Data collection and quality control
Data were collected using interviewer administered structured questionnaire which was designed to assess EBF practice and associated factors. Each mother with an infant aged between 6 and 12 months was interviewed in order to get data regarding EBF practice and factors associated with it. The questionnaire included socioeconomic, obstetric, health, and health service related characteristics.
In order to maintain the quality of data, the questionnaire was translated from English to Amharic and back to English for consistency. Training that included field practice was given to data collectors and supervisors in kebeles which were not included in the main study. On-site supervision was carried out by the investigators and supervisors, and feedback was given.

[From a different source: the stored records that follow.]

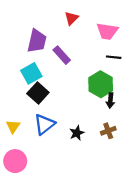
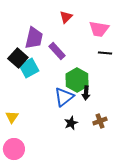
green hexagon: (101, 84) -> (77, 80), moved
black square: (38, 93) -> (18, 58), moved
black arrow: (110, 100) -> (86, 93), moved
blue triangle: (44, 124) -> (64, 97), moved

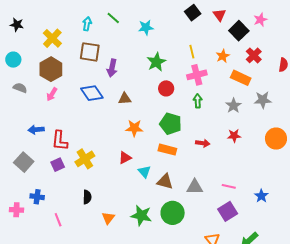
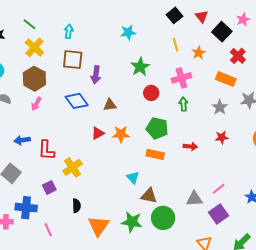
green line: (113, 18) -> (29, 24), moved
yellow line: (192, 52) -> (175, 45), moved
orange star: (223, 56) -> (199, 53), moved
red triangle: (125, 158) -> (98, 133), moved
purple square: (58, 165) -> (49, 187), moved
brown triangle: (165, 182) -> (149, 196), moved
pink line: (229, 186) -> (219, 189), turned -48
gray triangle: (195, 187) -> (194, 199), moved
blue cross: (37, 197) -> (26, 208), size x1.5
orange triangle: (108, 218) -> (99, 226), size x1.6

Variables and operational definitions
The dependent variable of the current study is exclusive breastfeeding, and an infant fed only breast milk except taking vitamins, mineral supplements, or medicines until six months [1] was included as exclusive breastfeeding. Infants who had received exclusive breastfeeding correctly were coded ‘1’ in the SPSS during analysis, while those that had not been EBF correctly were coded ‘0’.
The independent variables considered in this study include maternal age, marital status, maternal education, maternal occupation, monthly family income, antenatal care, breastfeeding counseling, place and mode of delivery, and HIV status of mothers.
Maternal age was categorized into four groups (≤ 24, 25–29, 30–34, and ≥35 years), and the younger age was taken as a reference category in the logistic regression analysis. Marital status single was coded ‘0’ and married/union was coded as ‘1’. Maternal education ‘1’ was the code for mothers who were non-educated or who attended informal education and the rest were coded as ‘0’. Housewife mothers were coded as ‘1’ and government and private workers were encoded as ‘0’. Family monthly income was categorized into five levels, and the lowest level was taken as a reference category. Place of delivery was categorized into three (at home, government hospital, and health center), mothers who delivered at home were coded as ‘1’, the rest were encoded as ‘0’. Mothers who attended antenatal care, received breastfeeding counseling services, and had breastfeeding experience were coded as ‘1’ and their respective counterparts were coded as ‘0’. Mothers with Human Immunodeficiency Virus (HIV) positive mothers were coded as ‘0’ and HIV negative mothers as ‘1’. A health post is the lowest health facility structure in Ethiopian health tier system.
Statistical analysis
Data were entered, coded and cleaned, using Epi-info version 7.0 statistical software and then transferred to SPSS software version 20 for further data processing and analysis. Text descriptions, tables, charts, and graphs were used to describe the relevant findings of the study.
The Crude Odds Ratios (COR) with a 95% confidence interval (CI) were estimated in the binary logistic regression analysis to assess the association between each independent variable and the outcome variable, and to select candidate variables for the multivariate logistic regression analysis. Because there were relatively a large number of independent variables considered in this study, we had to screen them using the bivariate logistic regression to minimize the chance of multicollinearity in the multivariate logistic regression. Thus, only those independent variables with a p - values of 0.20 or less in the bivariate logistic regression were included in the multivariate logistic regression to get the adjusted effect of each covariate [23].
Adjusted Odds Ratio with a 95% confidence interval were estimated to assess the strength of the association. Variables with p - value less than 0.05 in the multivariate logistic regression analysis were considered as significant and independent predictors of exclusive breastfeeding practice.